IAL3 requires on-site, attended identity proofing with verified biometrics and stringent evidence validation. Due to its more resource-intensive nature than IAL2, this service should only be utilized when necessary for high stakes use cases.
An effective ID&V strategy must address all stages of employee lifecycle. At HYPR, our solution combines chat, video, facial recognition with liveness detection and document authentication to reach IAL2 and IAL3 assurance levels while supporting step-up reproofing based on risk.
NIST IAL3 verification
NIST (National Institute of Standards and Technology) publishes standards to promote cost-effective security and productivity of information in federal systems. Their Information Technology Laboratory (ITL) develops tests, test methods, reference data, proof-of-concept implementations and technical analyses in support of these efforts.
Identity Assurance Levels (IALs) measure confidence that an online identity matches up with real world identities. They range from self-asserted IAL1 (self-declaring) to in-person verification IAL3; remote authentication can achieve at least up to an IAL2 status using strong evidence such as ID documents or liveness tests.
NIST 800-63A IAL3 compliance requires secure enrollment processes that balance security, privacy and usability. Modern identity platforms using Zero Trust architecture are well suited to meeting these guidelines: They feature FIDO Certified passwordless authentication as well as hardware-backed authenticators such as PIV/CAC cards to meet AAL2 and IAL3 requirements; furthermore they support continuous reassessments of user identities and device posture, strengthening NIST's "never trust, always verify" mandate.
IAL3 identity proofing
NIST digital identity guidelines are an indispensable element of modern security, emphasizing extensive identity proofing, phishing-resistant authentication methods like FIDO passkeys, and secure federated identity practices. Furthermore, SP 800-63-3 calls for cryptographic authentication as well as subscriber-controlled wallets so users can manage their own security.
IAL3 Identity Proofing offers the highest level of assurance by requiring in-person attended proofing with a verified representative. This service includes facial recognition with liveness detection, document validation and biometric verification of ID documents; additionally it features stringent chain-of-custody procedures, anti-spoofing protections and detailed auditing.
To select the appropriate assurance levels, start by identifying which risks need to be mitigated. For instance, high-risk use cases such as physical access control or benefits eligibility verification could require higher assurance levels. Next, select a solution that fulfills both business and security needs; one which supports IAL2 with strong biometric binding should include face, fingerprint and dual iris verification capabilities as desirable features.
IAL3 compliant solution
While the general framework of IAL, AAL, and FAL remains, these revisions indicate a shift towards stronger authentication protocols that are resistant to phishing attacks. Leading IAL3 compliant solution incorporate document verification methods, facial recognition with liveness detection capabilities, and other advanced measures to verify identities in real life; additionally they use multiple data sources for increased accuracy and improved user experiences.

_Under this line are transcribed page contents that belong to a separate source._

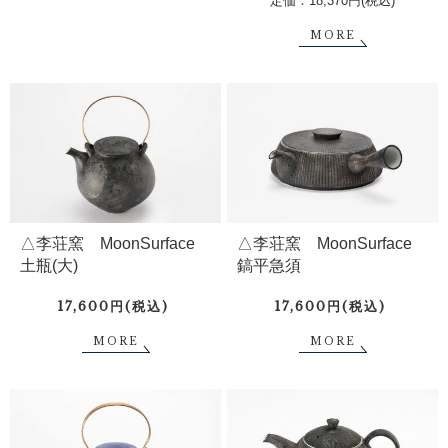
定価：18,370円(税込)
MORE
△李荘窯 MoonSurface
△李荘窯 MoonSurface
土瓶(大)
鎬平急須
17,600円(税込)
17,600円(税込)
MORE
MORE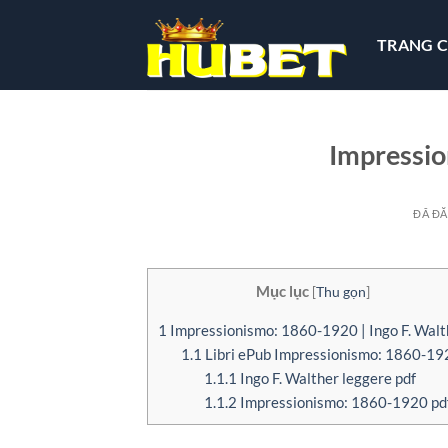
Chuyển
đến
TRANG 
nội
dung
Impressio
ĐÃ Đ
Mục lục
[
Thu gọn
]
1
Impressionismo: 1860-1920 | Ingo F. Walt
1.1
Libri ePub Impressionismo: 1860-19
1.1.1
Ingo F. Walther leggere pdf
1.1.2
Impressionismo: 1860-1920 pd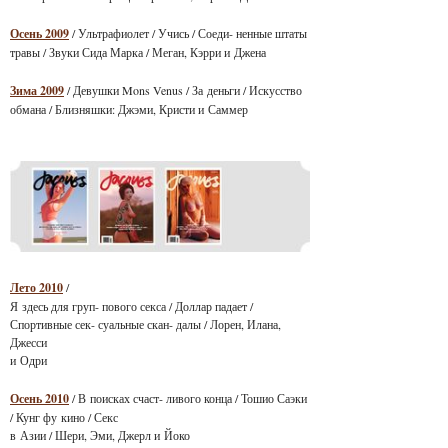
Осень 2009
/ Ультрафиолет / Учись / Соеди- ненные штаты
травы / Звуки Сида Марка / Меган, Кэрри и Джена
Зима 2009
/ Девушки Mons Venus / За деньги / Искусство
обмана / Близняшки: Джэми, Кристи и Саммер
Лето 2010
/
Я здесь для груп- пового секса / Доллар падает /
Спортивные сек- суальные скан- далы / Лорен, Илана,
Джесси
и Одри
Осень 2010
/ В поисках счаст- ливого конца / Тошио Саэки
/ Кунг фу кино / Секс
в Азии / Шери, Эми, Джерл и Йоко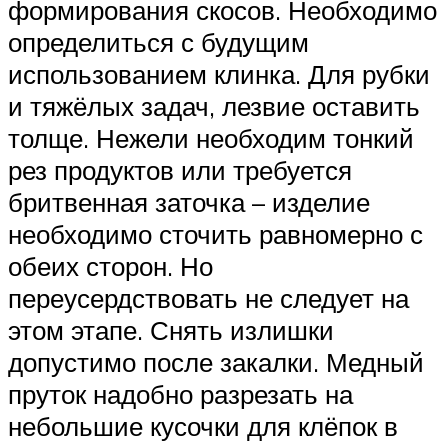
формирования скосов. Необходимо
определиться с будущим
использованием клинка. Для рубки
и тяжёлых задач, лезвие оставить
толще. Нежели необходим тонкий
рез продуктов или требуется
бритвенная заточка – изделие
необходимо сточить равномерно с
обеих сторон. Но
переусердствовать не следует на
этом этапе. Снять излишки
допустимо после закалки. Медный
пруток надобно разрезать на
небольшие кусочки для клёпок в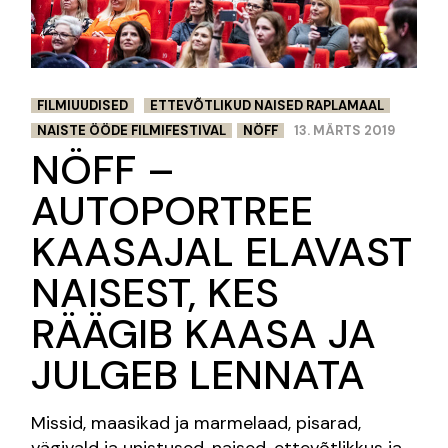
FILMIUUDISED
ETTEVÕTLIKUD NAISED RAPLAMAAL
NAISTE ÖÖDE FILMIFESTIVAL
NÖFF
13. MÄRTS 2019
NÖFF –
AUTOPORTREE
KAASAJAL ELAVAST
NAISEST, KES
RÄÄGIB KAASA JA
JULGEB LENNATA
Missid, maasikad ja marmelaad, pisarad,
vägivald ja unistused, naised, ettevõtlikkus ja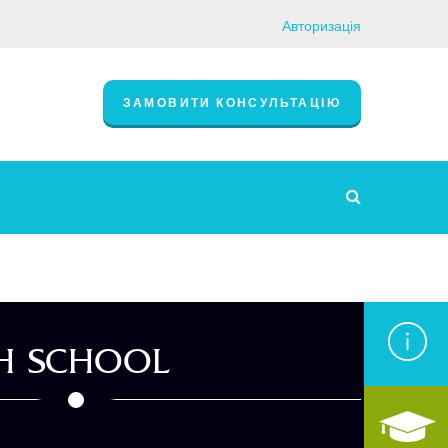
Авторизація
ЗАМОВИТИ КОНСУЛЬТАЦІЮ
SH SCHOOL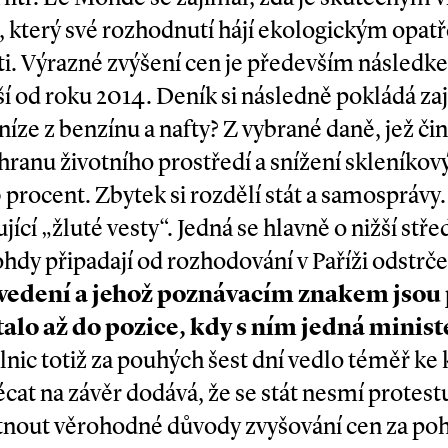
 který své rozhodnutí hájí ekologickým opat
sti. Výrazné zvýšení cen je především násled
šší od roku 2014. Deník si následně pokládá z
ze z benzínu a nafty? Z vybrané daně, jež čini
chranu životního prostředí a snížení skleníkov
procent. Zbytek si rozdělí stát a samosprávy
jící „žluté vesty“. Jedná se hlavně o nižší střed
nohdy připadají od rozhodování v Paříži odstrče
vedení a jehož poznávacím znakem jsou 
stalo až do pozice, kdy s ním jedná minist
álnic totiž za pouhých šest dní vedlo téměř ke
at na závěr dodává, že se stát nesmí protestu
tnout věrohodné důvody zvyšování cen za po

Instead of relying on kiosks that require attendance by a CSP representative for identity proofing, these new processes enable remote or physically present identity verification processes. Once someone is successfully verified, they are added as subscribers with one or more authenticators bound to their accounts.
Trust Swiftly can ensure the security of these processes by overseeing every aspect of IAL3 compliance, providing your security team and 3PAO auditor with a full report that documents that it met all IAL3 requirements and securely storing raw biometrics or evidence for future auditing purposes.
TrustSwiftly IAL3
The NIST IAL3 verification process aims to limit highly scalable attacks involving evidence falsification, theft and repudiation. For this process to work effectively it requires direct interaction between an identity proofing representative and applicant at their physical location to conduct verification - an additional layer of security often necessary in regulated industries.
Trust Swiftly is a scalable and secure IAL3 solution that adheres to these standards, offering document authentication and biometric comparison with stringent oversight to reduce risks of impersonation and fraud. Self-service kiosks for secure locations are provided, as are customizable biometric checks such as facial recognition with liveness detection, fingerprint scanning and voice authentication.
Traditional IAL3 verifications involve in-person visits by an examiner, which can be both expensive and logistically challenging for businesses with distributed teams. A remote verification solution such as Trust Swiftly may save companies money while helping them comply with NIST 800-63A IAL3 requirements, safeguard against security breaches, and satisfy auditors.